Extracted entries Start Marker
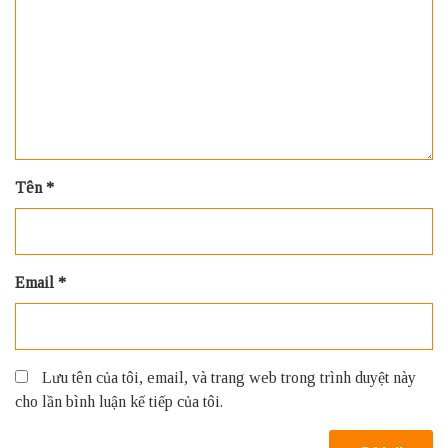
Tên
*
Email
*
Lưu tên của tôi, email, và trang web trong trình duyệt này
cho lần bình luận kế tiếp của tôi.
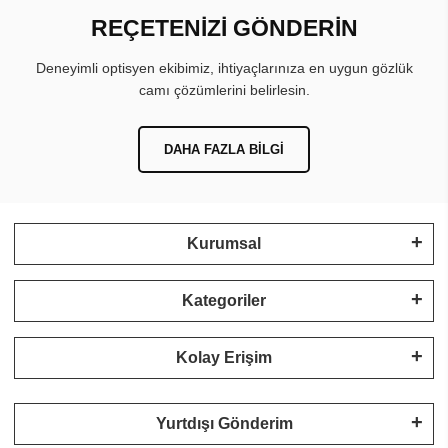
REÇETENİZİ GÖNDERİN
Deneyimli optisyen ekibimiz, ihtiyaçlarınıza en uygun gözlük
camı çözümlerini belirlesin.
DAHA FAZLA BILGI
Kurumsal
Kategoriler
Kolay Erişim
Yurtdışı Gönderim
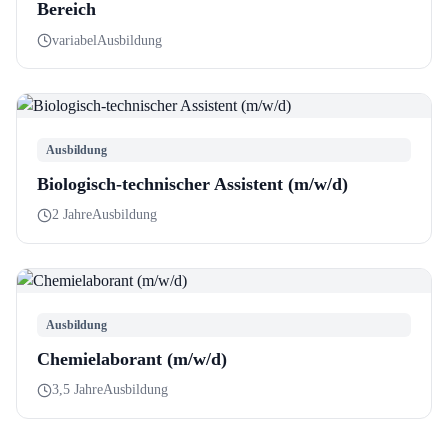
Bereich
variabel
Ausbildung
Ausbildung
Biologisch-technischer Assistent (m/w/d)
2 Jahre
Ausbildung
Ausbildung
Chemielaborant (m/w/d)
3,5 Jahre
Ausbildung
Extracted entries End Marker
**Exercise description**
Only the pictures should be left out; the rest of the material above must be repeated exactly.

**Written answer**
Tên
*
Email
*
Lưu tên của tôi, email, và trang web trong trình duyệt này
cho lần bình luận kế tiếp của tôi.
REÇETENİZİ GÖNDERİN
Deneyimli optisyen ekibimiz, ihtiyaçlarınıza en uygun gözlük
camı çözümlerini belirlesin.
DAHA FAZLA BILGI
Kurumsal
Kategoriler
Kolay Erişim
Yurtdışı Gönderim
Bereich
variabel
Ausbildung
Ausbildung
Biologisch-technischer Assistent (m/w/d)
2 Jahre
Ausbildung
Ausbildung
Chemielaborant (m/w/d)
3,5 Jahre
Ausbildung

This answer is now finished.